## DIRECTIONS
Your task is to count the lines of the records that contain "providers". Answer with the number and nothing else.

Dataset entries

□ □ □ □

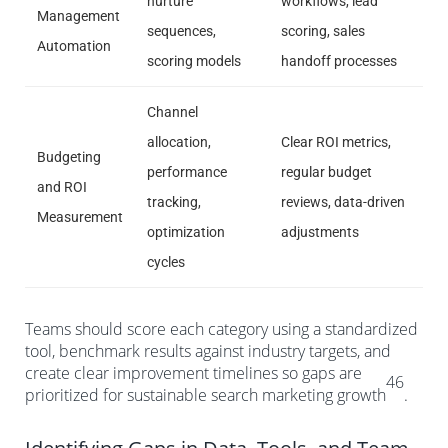
nurture
workflows, lead
Management
sequences,
scoring, sales
Automation
scoring models
handoff processes
Channel
allocation,
Clear ROI metrics,
Budgeting
performance
regular budget
and ROI
tracking,
reviews, data-driven
Measurement
optimization
adjustments
cycles
Teams should score each category using a standardized
tool, benchmark results against industry targets, and
create clear improvement timelines so gaps are
46
prioritized for sustainable search marketing growth
.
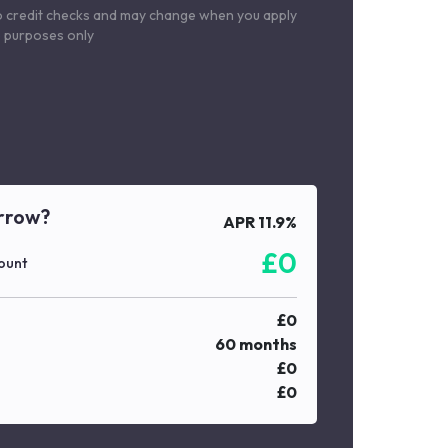
o credit checks and may change when you apply
le purposes only
rrow?
APR
11.9
%
£
0
ount
£
0
60
months
£
0
£
0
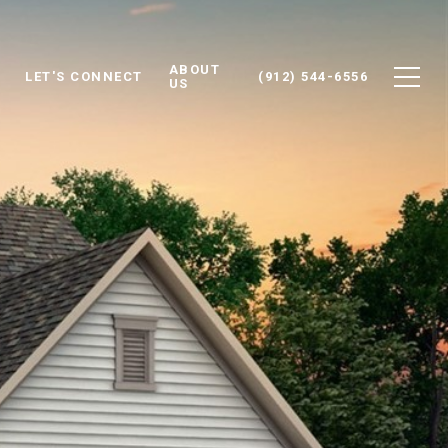
ABOUT
LET'S CONNECT
(912) 544-6556
US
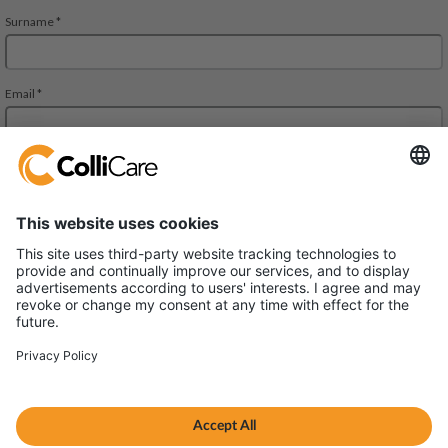
Deliveien 10
1540 Vestby
VAT/Org.: 926320432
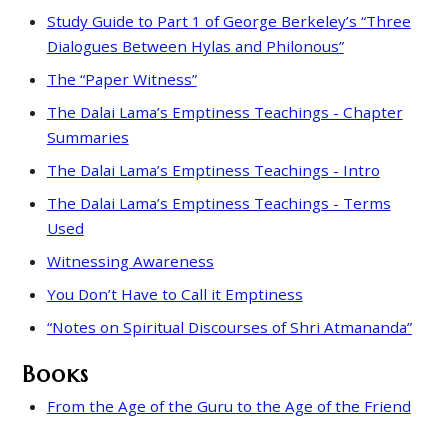
Study Guide to Part 1 of George Berkeley’s “Three
Dialogues Between Hylas and Philonous”
The “Paper Witness”
The Dalai Lama’s Emptiness Teachings - Chapter
Summaries
The Dalai Lama’s Emptiness Teachings - Intro
The Dalai Lama’s Emptiness Teachings - Terms
Used
Witnessing Awareness
You Don’t Have to Call it Emptiness
“Notes on Spiritual Discourses of Shri Atmananda”
Books
From the Age of the Guru to the Age of the Friend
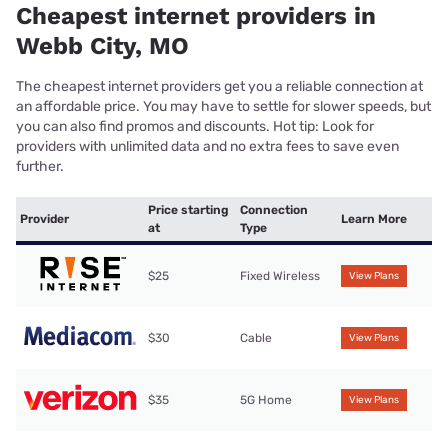
Cheapest internet providers in
Webb City, MO
The cheapest internet providers get you a reliable connection at
an affordable price. You may have to settle for slower speeds, but
you can also find promos and discounts. Hot tip: Look for
providers with unlimited data and no extra fees to save even
further.
Price starting
Connection
Provider
Learn More
at
Type
$25
Fixed Wireless
View Plans
$30
Cable
View Plans
$35
5G Home
View Plans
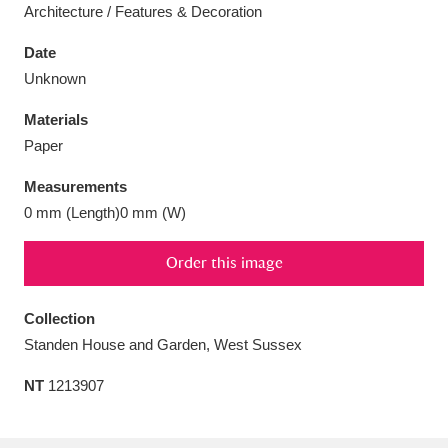
Architecture / Features & Decoration
Date
Unknown
Aberdeunant
33 items
Materials
Paper
Aberdulais Tin Works and Waterfall
25 items
Measurements
Explore
0 mm (Length)0 mm (W)
Acorn Bank
84 items
Order this image
A La Ronde
Explore
3,546 items
Collection
Alderley Edge
9 items
Standen House and Garden, West Sussex
Alfriston Clergy House
Explore
96 items
NT
1213907
Allan Bank and Grasmere
11 items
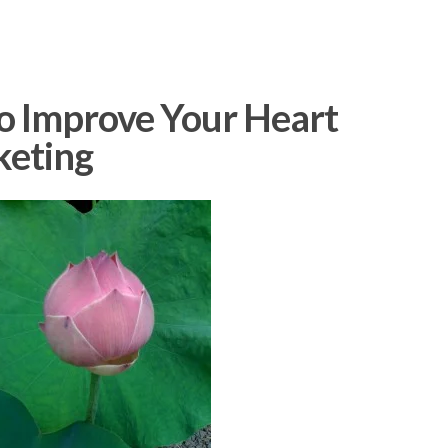
to Improve Your Heart
keting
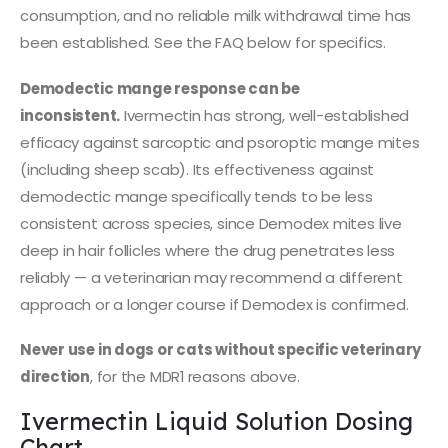
consumption, and no reliable milk withdrawal time has
been established. See the FAQ below for specifics.
Demodectic mange response can be
inconsistent.
Ivermectin has strong, well-established
efficacy against sarcoptic and psoroptic mange mites
(including sheep scab). Its effectiveness against
demodectic mange specifically tends to be less
consistent across species, since Demodex mites live
deep in hair follicles where the drug penetrates less
reliably — a veterinarian may recommend a different
approach or a longer course if Demodex is confirmed.
Never use in dogs or cats without specific veterinary
direction
, for the MDR1 reasons above.
Ivermectin Liquid Solution Dosing
Chart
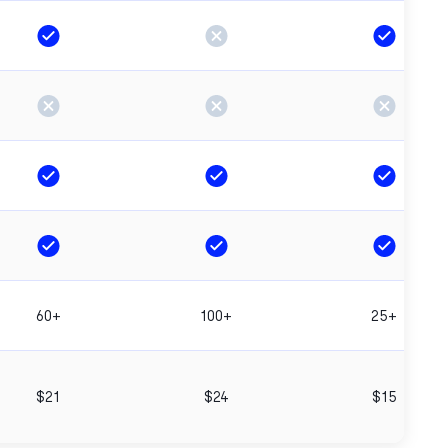
60+
100+
25+
$21
$24
$15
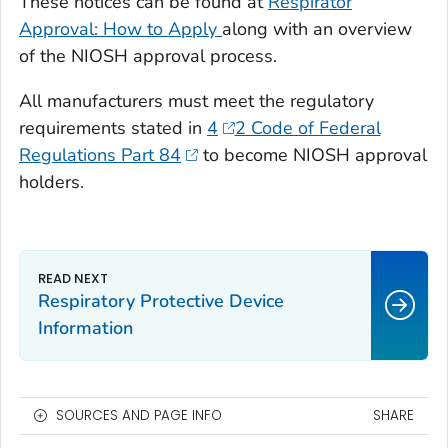
These notices can be found at
Respirator
Approval: How to Apply
along with an overview
of the NIOSH approval process.
All manufacturers must meet the regulatory
requirements stated in
4
2 Code of Federal
Regulations Part 84
to become NIOSH approval
holders.
Respiratory Protective Device
Information
SOURCES AND PAGE INFO
SHARE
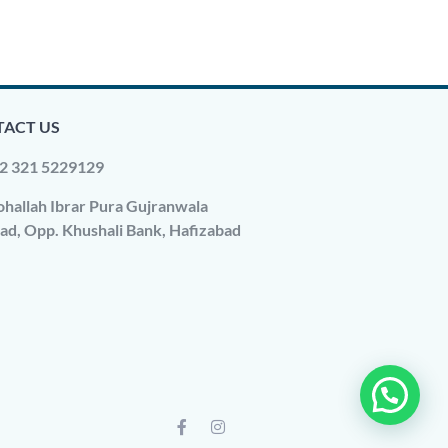
ACT US
2 321 5229129
hallah Ibrar Pura Gujranwala
ad, Opp. Khushali Bank, Hafizabad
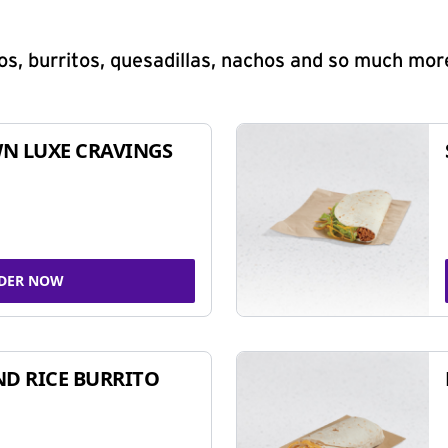
s, burritos, quesadillas, nachos and so much mor
N LUXE CRAVINGS
DER NOW
ND RICE BURRITO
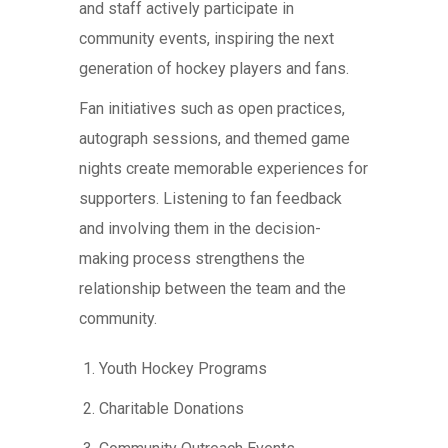
and staff actively participate in
community events, inspiring the next
generation of hockey players and fans.
Fan initiatives such as open practices,
autograph sessions, and themed game
nights create memorable experiences for
supporters. Listening to fan feedback
and involving them in the decision-
making process strengthens the
relationship between the team and the
community.
Youth Hockey Programs
Charitable Donations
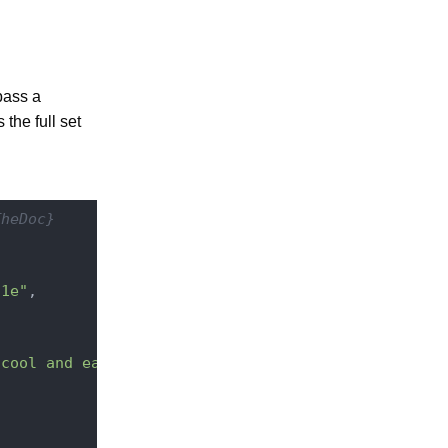
pass a
the full set
TheDoc}
91e"
,

 cool and easy REST API"
,
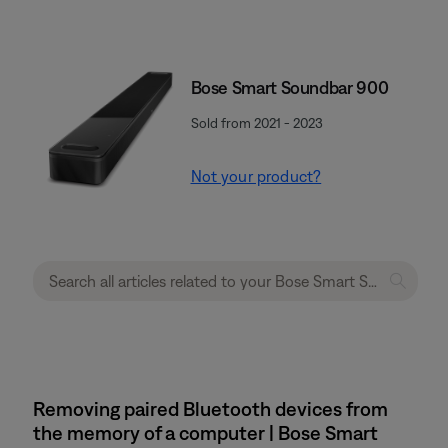
Bose Smart Soundbar 900
Sold from 2021 - 2023
Not your product?
Removing paired Bluetooth devices from
the memory of a computer | Bose Smart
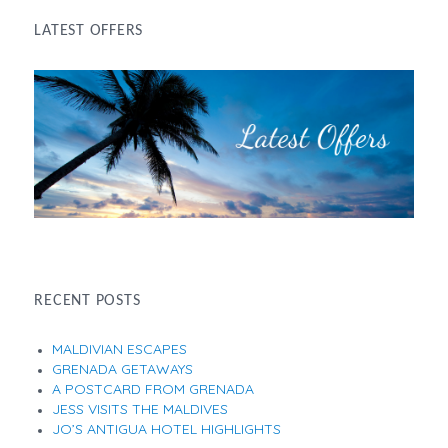
LATEST OFFERS
RECENT POSTS
MALDIVIAN ESCAPES
GRENADA GETAWAYS
A POSTCARD FROM GRENADA
JESS VISITS THE MALDIVES
JO’S ANTIGUA HOTEL HIGHLIGHTS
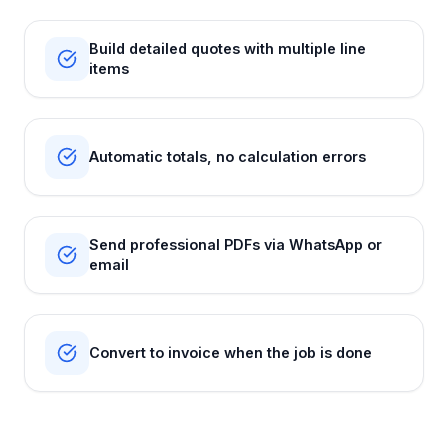
Build detailed quotes with multiple line
items
Automatic totals, no calculation errors
Send professional PDFs via WhatsApp or
email
Convert to invoice when the job is done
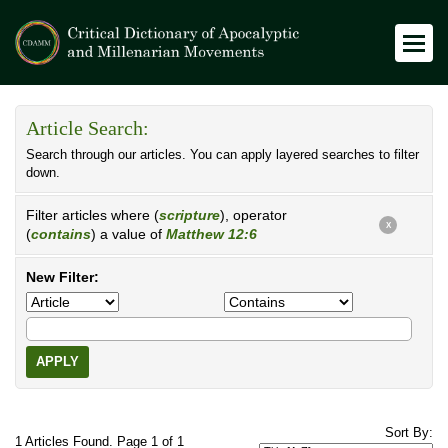
Article Search:
Search through our articles. You can apply layered searches to filter
down.
Filter articles where (
scripture
), operator
X
(
contains
) a value of
Matthew 12:6
New Filter:
APPLY
Sort By:
1 Articles Found. Page 1 of 1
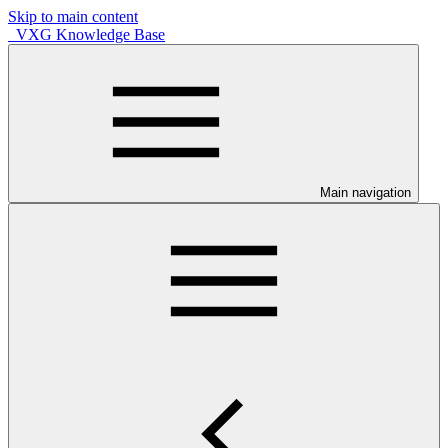
Skip to main content
VXG Knowledge Base
Main navigation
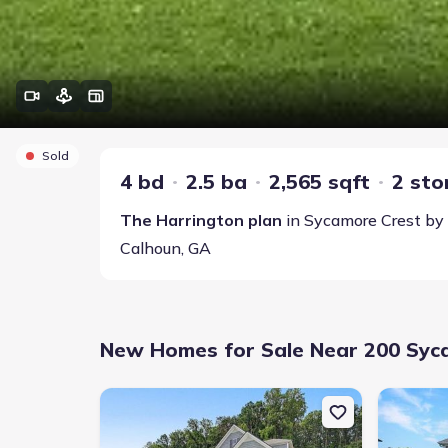
Sold
4 bd
2.5 ba
2,565 sqft
2 sto
The Harrington
plan
in
Sycamore Crest
by
Calhoun
,
GA
New Homes for Sale Near 200 Syc
New construction Single-Family house 103 Sycamore 
New constr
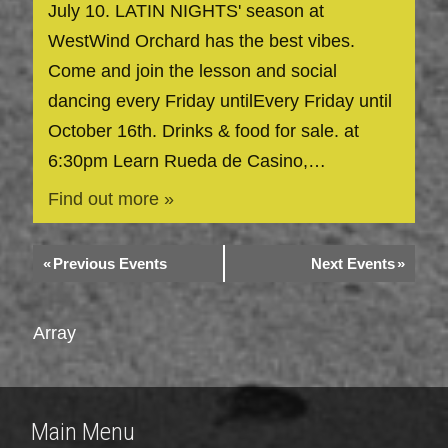
July 10. LATIN NIGHTS' season at
WestWind Orchard has the best vibes.
Come and join the lesson and social
dancing every Friday untilEvery Friday until
October 16th. Drinks & food for sale. at
6:30pm Learn Rueda de Casino,…
Find out more »
«
Previous Events
Next Events
»
Array
Main Menu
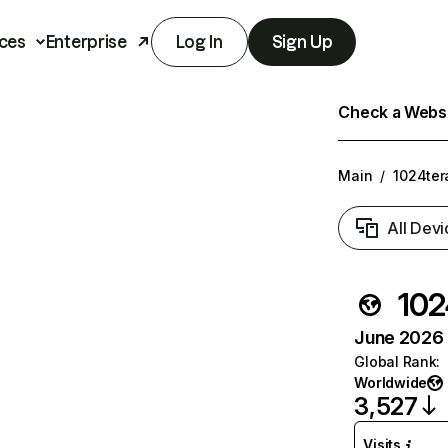
ces
Enterprise
Log In
Sign Up
Check a Websit
Main
/
1024ter
All Devi
102
June 2026 T
Global Rank
:
Worldwide
3,527
Visits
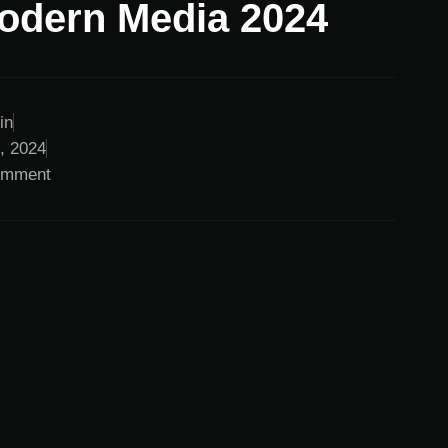
odern Media 2024
in
0, 2024
omment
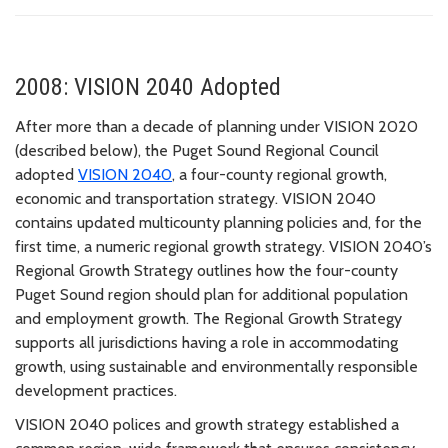
2008: VISION 2040 Adopted
After more than a decade of planning under VISION 2020
(described below), the Puget Sound Regional Council
adopted
VISION 2040
, a four-county regional growth,
economic and transportation strategy. VISION 2040
contains updated multicounty planning policies and, for the
first time, a numeric regional growth strategy. VISION 2040’s
Regional Growth Strategy outlines how the four-county
Puget Sound region should plan for additional population
and employment growth. The Regional Growth Strategy
supports all jurisdictions having a role in accommodating
growth, using sustainable and environmentally responsible
development practices.
VISION 2040 polices and growth strategy established a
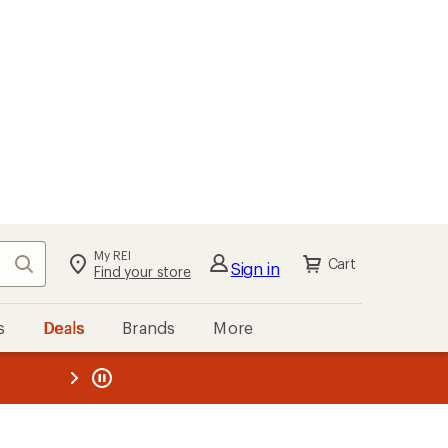
My REI
Search
Cart
Sign in
Find your store
s
Deals
Brands
More
the REI
ard
—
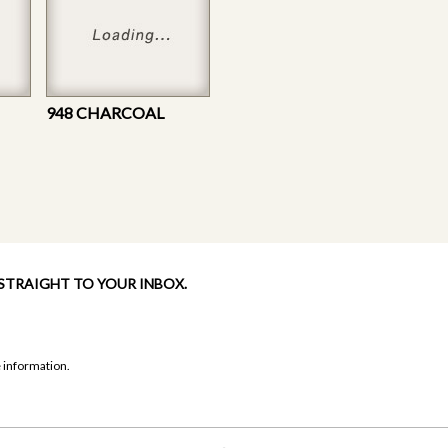
948 CHARCOAL
 STRAIGHT TO YOUR INBOX.
 information.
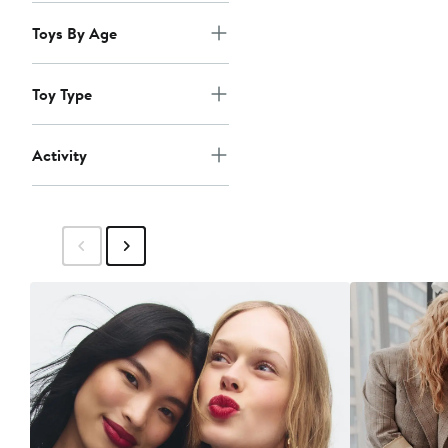
Toys By Age
Toy Type
Activity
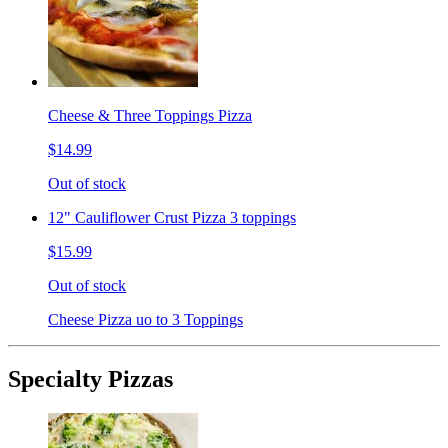
Cheese & Three Toppings Pizza
$14.99
Out of stock
12" Cauliflower Crust Pizza 3 toppings
$15.99
Out of stock
Cheese Pizza uo to 3 Toppings
Specialty Pizzas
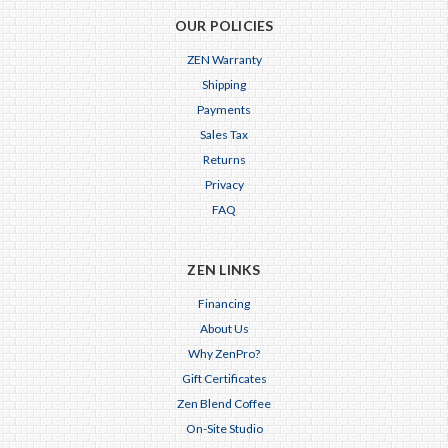
OUR POLICIES
ZEN Warranty
Shipping
Payments
Sales Tax
Returns
Privacy
FAQ
ZEN LINKS
Financing
About Us
Why ZenPro?
Gift Certificates
Zen Blend Coffee
On-Site Studio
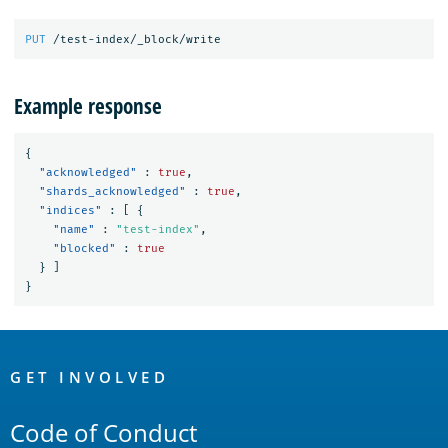
PUT
/test-index/_block/write
Example response
{
"acknowledged"
:
true
,
"shards_acknowledged"
:
true
,
"indices"
:
[
{
"name"
:
"test-index"
,
"blocked"
:
true
}
]
}
OpenSearch
Links
GET INVOLVED
Code of Conduct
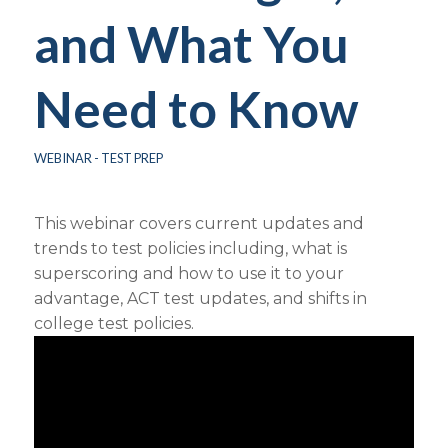
and What You
Need to Know
WEBINAR - TEST PREP
This webinar covers current updates and
trends to test policies including, what is
superscoring and how to use it to your
advantage, ACT test updates, and shifts in
college test policies.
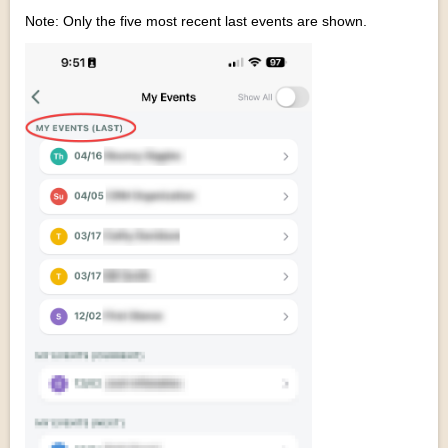
Note: Only the five most recent last events are shown.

□ □ □ □

## RESULT FOR THIS EXERCISE
3